After bathing and the customary photo session. It was time to leave. Most of us had a spare change of clothes but we decided against it. We began the descent drenched, willing the sun to soak up the water from our clothes and attempt to tire our wills. Ultimately our fondness for nature and a good time won. We descended  safely in record-time. It was a successful trek, apart from a minor dehydration scare by a colleague.

Remember the shack I spoke about earlier? The It turned out that it was an emu farm after all! The Emu's are apparently exported and their eggs are used to make medicines. I do not know how accurate the information  was, but I believe the guy at the shack. Yes, the same shack that I spoke about earlier. We rested at the shack, sipping kokam sherbet and letting the nature and our feelings mingle.

We had a choice to make - a tum-tum ride back to Karjat, or a trek back along River Ulhas. We were leaning towards the latter until a villager told us that the trek back would be a 3-hour walk covering 12-kms. Instantly we changed our minds and called up the tum-tum wala for our comfortable ride back.

As we drove back to Karjat it began to drizzle. The sign of rain gave me a reason to come back, i.e. to see the waterfalls in their full glory as they curtain the caves, enveloping them and raising the spectators' curiosity about what secret lies behind the veil of water, or perhaps their hearts. 

TREK INFO:

Group: 10 people
Reaching Karjat: Any Karjat or Khopoli bound Fast(preferable)/Slow train from CST/Dadar. Board the earliest train possible. Find the timetable here.
Reading Kondivde Village (base camp for the trek): Take a share auto costing Rs. 5 per person/Rs. 20 for full auto till Shriram bridge (20 minutes drive). Hire a tum-tum/tempo from Shriram bridge to Kondivde Village costing Rs. 200 for the full tum-tum (seating 10 people). Do not forget to take the contact number of your tum-tum wala as you'll need to call him for your return from Kondidve to Karjat.
Trek Intensity: Easy
Trek Time: 1.5 hrs ascend, 30 minutes descent.
What to carry: Water, food, cap(for sun)/wind-cheater(for rain), a shoulder bag, sun-tan (don't forget, i still have tan marks :P), camera and a desire to enjoy!!
Caution: Slippery trails during rains, crossing water flows and avoiding running out of water.
Cost: It cost us approximately Rs. 100 per person incl second-class return ticket to Karjat from Dadar, Two way auto-rickshaw and tum-tum fare and cost of kokam sherbet and mineral water.

7 comments:

Anu said...

Looks like you had a wonderful trip.. I have heard of these caves, but have not been there yet... what is the trek like? easy or difficult?

Shreya said...

hey...lovely description .... it surely was an awesome trek,....

Preeti Datar said...

Hey Anu. It fee;ls great to see a comment from you, a very seasoned blogger :)

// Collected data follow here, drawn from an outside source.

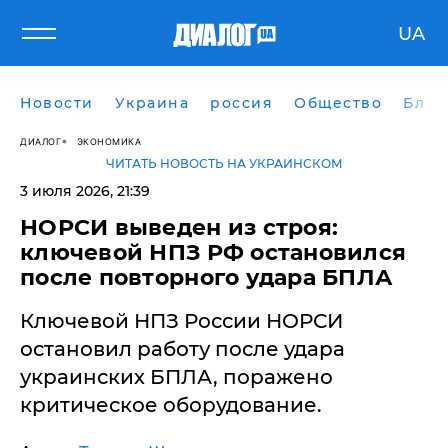
UA
Новости
Украина
россия
Общество
Блог
ДИАЛОГ
ЭКОНОМИКА
ЧИТАТЬ НОВОСТЬ НА УКРАИНСКОМ
3 июля 2026, 21:39
НОРСИ выведен из строя:
ключевой НПЗ РФ остановился
после повторного удара БПЛА
​Ключевой НПЗ России НОРСИ
остановил работу после удара
украинских БПЛА, поражено
критическое оборудование.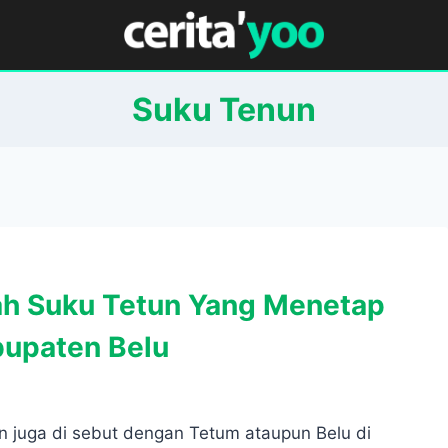
Suku Tenun
ah Suku Tetun Yang Menetap
bupaten Belu
n juga di sebut dengan Tetum ataupun Belu di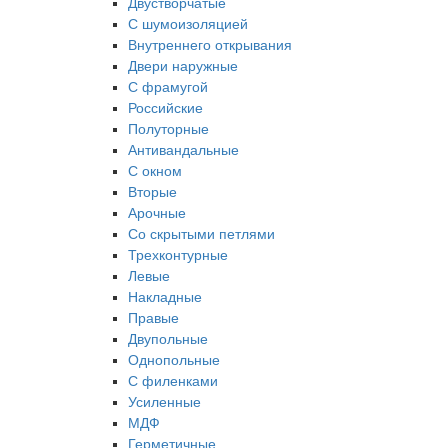
Двустворчатые
С шумоизоляцией
Внутреннего открывания
Двери наружные
С фрамугой
Российские
Полуторные
Антивандальные
С окном
Вторые
Арочные
Со скрытыми петлями
Трехконтурные
Левые
Накладные
Правые
Двупольные
Однопольные
С филенками
Усиленные
МДФ
Герметичные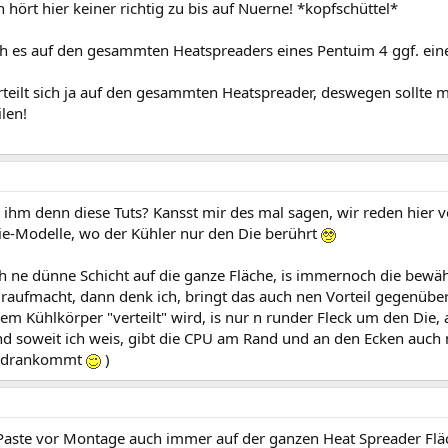
n hört hier keiner richtig zu bis auf Nuerne! *kopfschüttel*
ich es auf den gesammten Heatspreaders eines Pentuim 4 ggf. ein
erteilt sich ja auf den gesammten Heatspreader, deswegen sollte
ilen!
 ihm denn diese Tuts? Kansst mir des mal sagen, wir reden hier 
die-Modelle, wo der Kühler nur den Die berührt
h ne dünne Schicht auf die ganze Fläche, is immernoch die bew
 draufmacht, dann denk ich, bringt das auch nen Vorteil gegenüb
em Kühlkörper "verteilt" wird, is nur n runder Fleck um den Die,
nd soweit ich weis, gibt die CPU am Rand und an den Ecken auch
ihr drankommt
)
 Paste vor Montage auch immer auf der ganzen Heat Spreader Fläch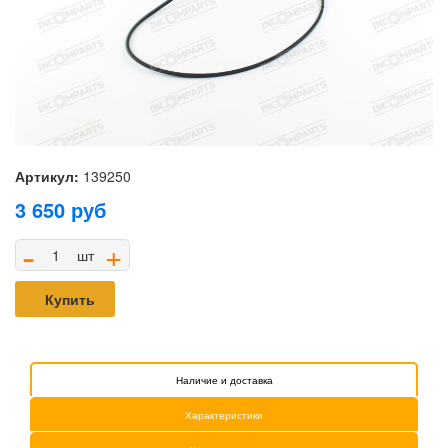
Артикул:
139250
3 650
руб
-
+
шт
Купить
Наличие и доставка
Характеристики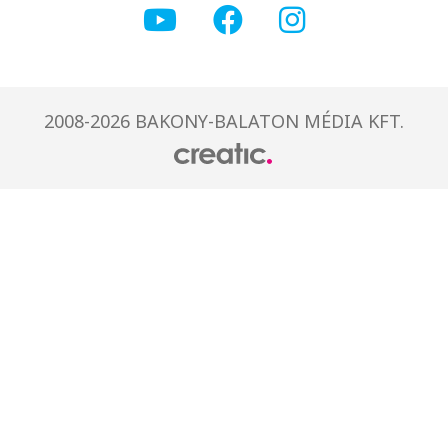
2008-2026 BAKONY-BALATON MÉDIA KFT.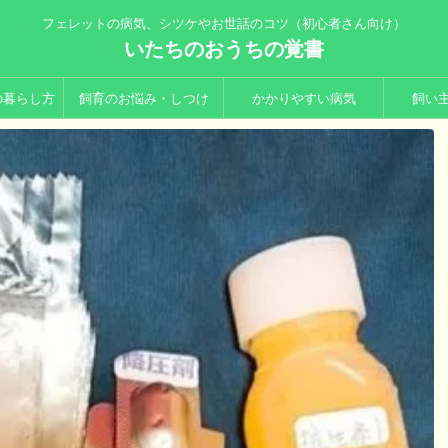
フェレットの病気、シツケやお世話のコツ（初心者さん向け）
いたちのおうちの覚書
の暮らし方
飼育のお悩み・しつけ
かかりやすい病気
飼い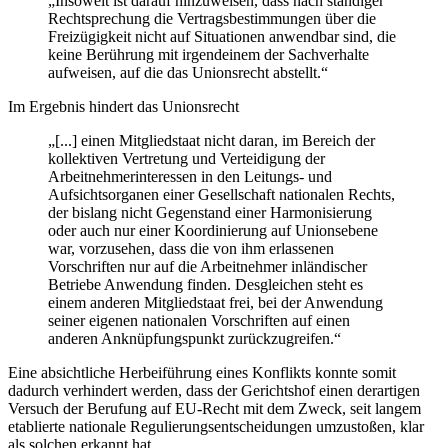
„Insoweit ist darauf hinzuweisen, dass nach ständiger
Rechtsprechung die Vertragsbestimmungen über die
Freizügigkeit nicht auf Situationen anwendbar sind, die
keine Berührung mit irgendeinem der Sachverhalte
aufweisen, auf die das Unionsrecht abstellt.“
Im Ergebnis hindert das Unionsrecht
„[...] einen Mitgliedstaat nicht daran, im Bereich der
kollektiven Vertretung und Verteidigung der
Arbeitnehmerinteressen in den Leitungs- und
Aufsichtsorganen einer Gesellschaft nationalen Rechts,
der bislang nicht Gegenstand einer Harmonisierung
oder auch nur einer Koordinierung auf Unionsebene
war, vorzusehen, dass die von ihm erlassenen
Vorschriften nur auf die Arbeitnehmer inländischer
Betriebe Anwendung finden. Desgleichen steht es
einem anderen Mitgliedstaat frei, bei der Anwendung
seiner eigenen nationalen Vorschriften auf einen
anderen Anknüpfungspunkt zurückzugreifen.“
Eine absichtliche Herbeiführung eines Konflikts konnte somit
dadurch verhindert werden, dass der Gerichtshof einen derartigen
Versuch der Berufung auf EU-Recht mit dem Zweck, seit langem
etablierte nationale Regulierungsentscheidungen umzustoßen, klar
als solchen erkannt hat.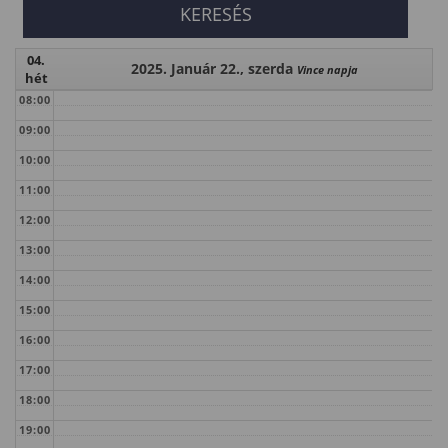
04.
2025. Január 22., szerda
Vince napja
hét
08:00
09:00
10:00
11:00
12:00
13:00
14:00
15:00
16:00
17:00
18:00
19:00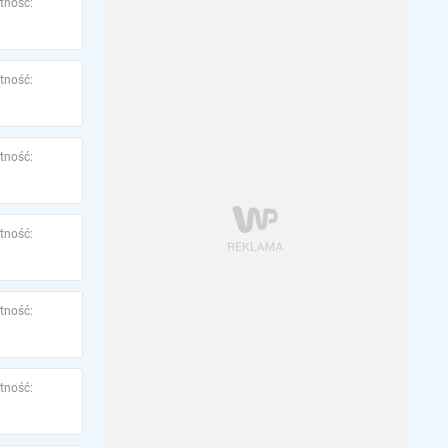
tność:
tność:
tność:
tność:
tność:
tność: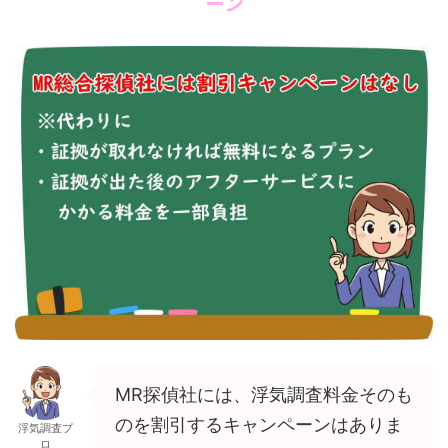
ーン
MR探偵社には、浮気調査料金そのも
のを割引するキャンペーンはありま
浮気調査プ
ロ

The trek is fairly easy. The water falls are very pretty too. You must go there this monsoon :)

Karnav said...

Finally some accurate info/description ;) but u forgot Rajmachi :)

Preeti Datar said...

Yes Shreya, the trek rocked!
Thanks Karnav. Rajmachi will be spoken about after the trip!

blog said...

Enjoyed reading your posts. You nearly made me 'take off' to those wonderful spots.


(Are you open to get these published in my print-magazine? If so, you can reach me at rajuda@care2.com)

Capricorn said...

hey can you provide the number of the tum-tum wala (Deshmukh)??